In several countries, and particularly in the US, the extent of previous fiscal support means there is now less political backing for another round of measures, should they be required. However, set against this is the fact that private sector savings are now much higher than they were in previous waves of the pandemic. This gives households a pool of funds that they can draw upon to sustain spending in the event that they experience a significant hit to their incomes. 

For all the current uncertainties surrounding Omicron, it is likely that if this new variant does trigger a major new wave of the pandemic then the initial effect would be disinflationary because energy prices would probably sink. But it’s possible that it could also exacerbate underlying price pressures – and thus medium-term inflation – if the hit to supply outweighs the hit to demand.
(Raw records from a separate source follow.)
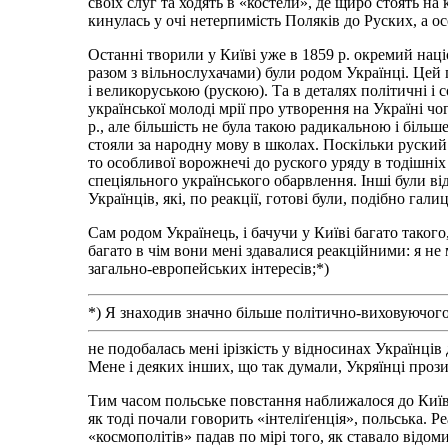
своїх слуг та ходять в «костели», де щиро стоять на 
кинулась у очі нетерпимість Поляків до Руских, а о
Останні творили у Київі уже в 1859 р. окремий наці
разом з вільнослухачами) були родом Українці. Цей 
і великоруською (рускою). Та в деталях політичні і с
української молоді мрії про утворення на Україні чо
р., але більшість не була такою радикальною і біль
стояли за народну мову в школах. Поскільки руский 
то особливої ворожнечі до руского уряду в тодішніх 
спеціяльного українського обарвлення. Інші були 
Українців, які, по реакції, готові були, подібно га
Сам родом Українець, і бачучи у Київі багато такого,
багато в чім вони мені здавалися реакційними: я не 
загально-европейських інтересів;*)
*) Я знаходив значно більше політично-виховуючого
не подобалась мені ірізкість у відносинах Українц
Мене і деяких інших, що так думали, Укряїнці проз
Тим часом польське повстання наближалося до Київа
як тоді почали говорить «інтеліґенція», польська.
«космополітів» падав по мірі того, як ставало відом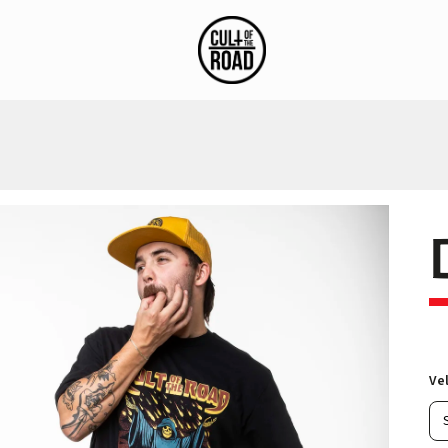
stagram
Blog
Vel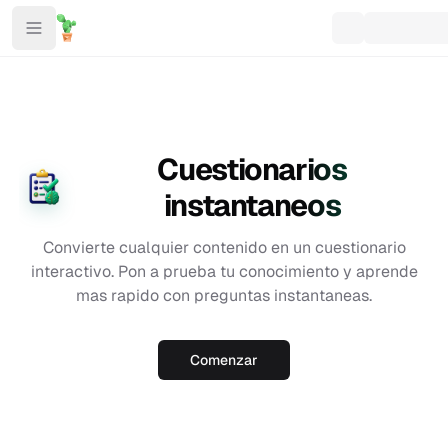
Cuestionarios
instantaneos
Convierte cualquier contenido en un cuestionario
interactivo. Pon a prueba tu conocimiento y aprende
mas rapido con preguntas instantaneas.
Comenzar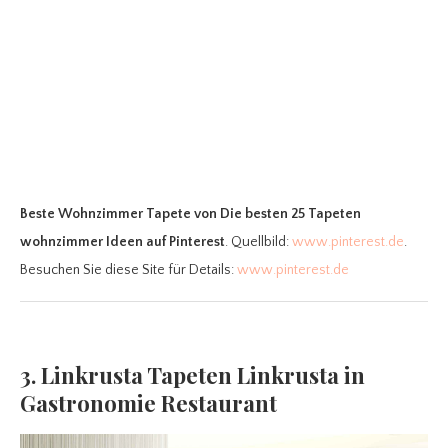
Beste Wohnzimmer Tapete
von Die besten 25 Tapeten
wohnzimmer Ideen auf Pinterest
. Quellbild:
www.pinterest.de
.
Besuchen Sie diese Site für Details:
www.pinterest.de
3. Linkrusta Tapeten Linkrusta in
Gastronomie Restaurant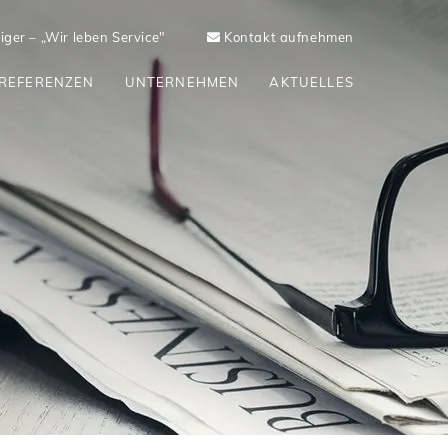
ger – „Wir leben Service"
Kontakt aufnehmen
REFERENZEN
UNTERNEHMEN
AKTUELLES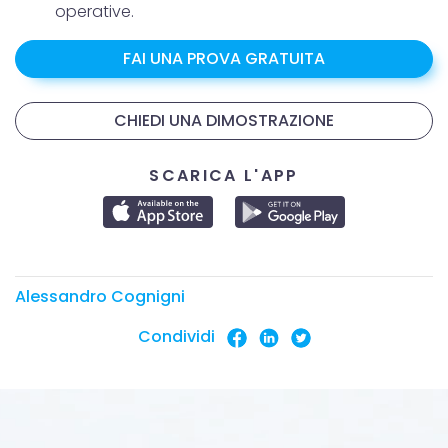
nostri partner che si occupano di analisi dei dati web,
operative.
pubblicità e social media, i quali potrebbero combinarle
con altre informazioni che hai fornito loro o che hanno
FAI UNA PROVA GRATUITA
raccolto dal tuo utilizzo dei loro servizi.
CHIEDI UNA DIMOSTRAZIONE
SCARICA L'APP
Alessandro Cognigni
Condividi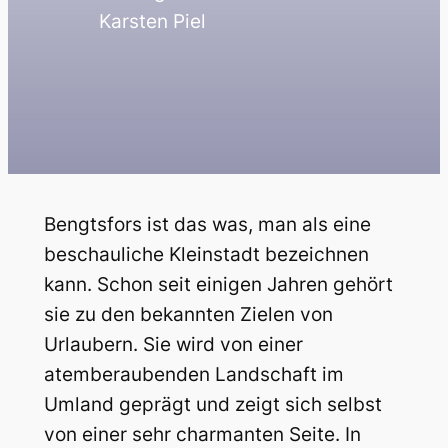
Karsten Piel
Bengtsfors ist das was, man als eine
beschauliche Kleinstadt bezeichnen
kann. Schon seit einigen Jahren gehört
sie zu den bekannten Zielen von
Urlaubern. Sie wird von einer
atemberaubenden Landschaft im
Umland geprägt und zeigt sich selbst
von einer sehr charmanten Seite. In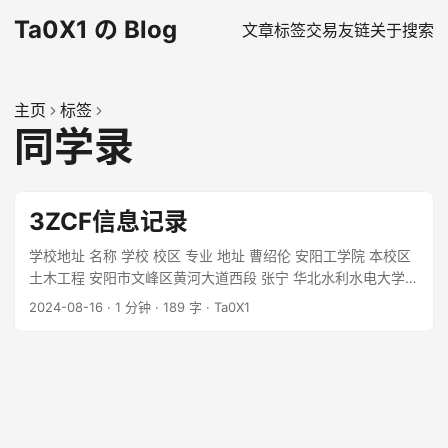
Ta0X1 の Blog
文章
标签
交易
友链
关于
搜索
主页
标签
同学录
3ZCF信息记录
学校地址 名称 学校 校区 专业 地址 曹绍伦 安阳工学院 本校区
土木工程 安阳市文峰区黄河大道西段 张宁 华北水利水电大学
花园校区 能源动力与工程(水动方向) 郑州市金水区北环路36号
2024-08-16
·
1 分钟
·
189 字
·
Ta0X1
...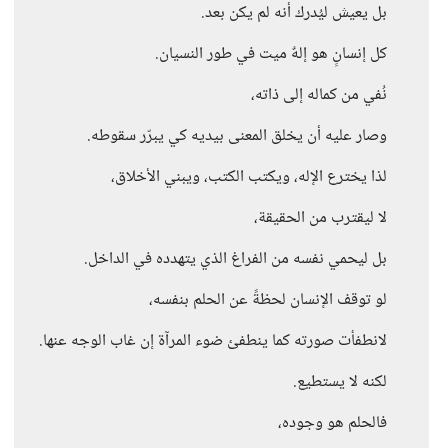
بل يعيش ليُدرك أنه لم يكن بعد.
كل إنسانٍ هو إلهٌ ميت في طور النسيان.
نُفي من كماله إلى ذاته،
وصار عليه أن يخلق المعنى بيديه كي يبرّر سقوطه.
لذا يخترع الإله، ويكتب الكتب، ويبني الأخلاق،
لا ليقترب من الحقيقة،
بل ليحمي نفسه من الفراغ الذي يتهدده في الداخل.
لو توقف الإنسان لحظةً عن الحلم بنفسه،
لانطفأت صورته كما ينطفئ ضوء المرآة إن غاب الوجه عنها.
لكنه لا يستطيع.
فالحلم هو وجوده،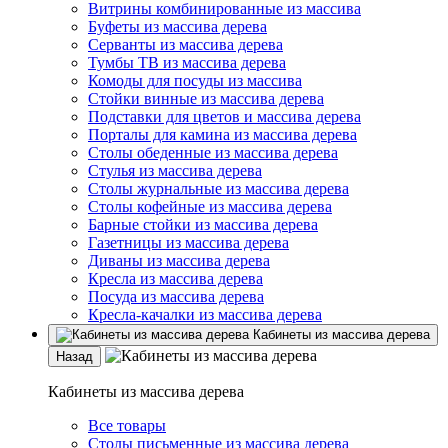
Витрины комбинированные из массива
Буфеты из массива дерева
Серванты из массива дерева
Тумбы ТВ из массива дерева
Комоды для посуды из массива
Стойки винные из массива дерева
Подставки для цветов и массива дерева
Порталы для камина из массива дерева
Столы обеденные из массива дерева
Стулья из массива дерева
Столы журнальные из массива дерева
Столы кофейные из массива дерева
Барные стойки из массива дерева
Газетницы из массива дерева
Диваны из массива дерева
Кресла из массива дерева
Посуда из массива дерева
Кресла-качалки из массива дерева
Кабинеты из массива дерева
Назад
Кабинеты из массива дерева
Все товары
Столы письменные из массива дерева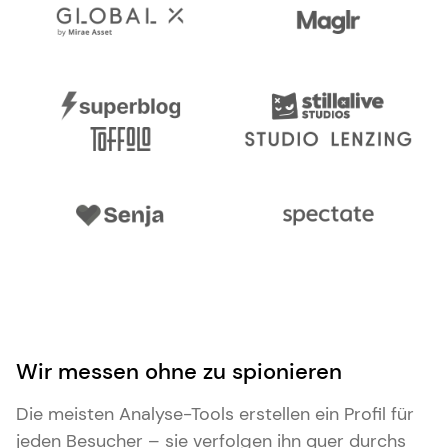
Wir messen ohne zu spionieren
Die meisten Analyse-Tools erstellen ein Profil für
jeden Besucher – sie verfolgen ihn quer durchs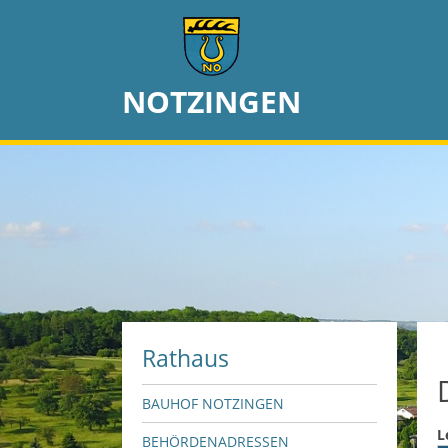
NOTZINGEN
Rathaus
BAUHOF NOTZINGEN
L
BEHÖRDENADRESSEN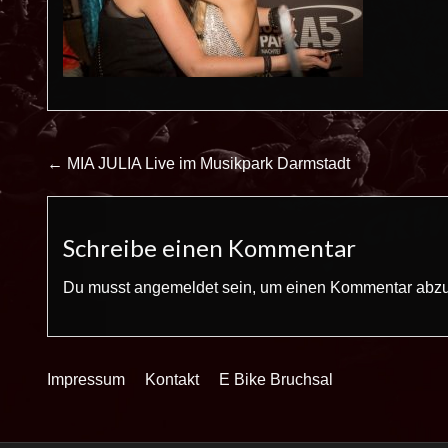
Beitrags-
← MIA JULIA Live im Musikpark Darmstadt
Navigation
Schreibe einen Kommentar
Du musst
angemeldet
sein, um einen Kommentar abz
Impressum
Kontakt
E Bike Bruchsal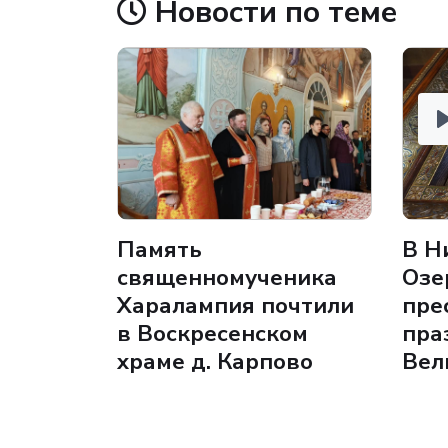
Новости по теме
l
Память
В Н
священномученика
Озе
Харалампия почтили
пре
в Воскресенском
пра
храме д. Карпово
Вел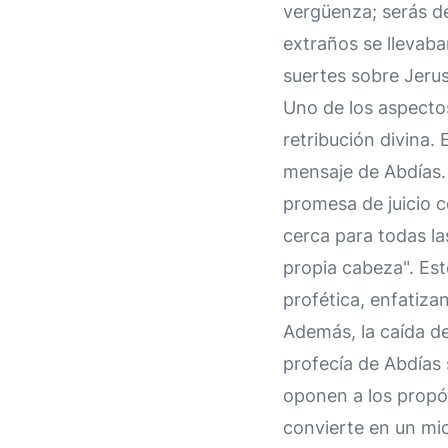
vergüenza; serás de
extraños se llevaba
suertes sobre Jerus
Uno de los aspectos
retribución divina. E
mensaje de Abdías.
promesa de juicio 
cerca para todas la
propia cabeza". Este
profética, enfatiza
Además, la caída d
profecía de Abdías 
oponen a los propó
convierte en un mic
All of this will complicate the already-complex challenge facing policy makers. The threat of a new, more serious, variant of the virus may cause central banks to postpone plans to raise interest rates until the picture becomes clearer. This may mean that the Bank of England, for example, kicks its decision to tighten policy beyond next week’s MPC meeting and into next year.

But unless a new wave causes widespread and significant damage to economic activity, we doubt it will prevent most central banks from lifting interest rates in 2022.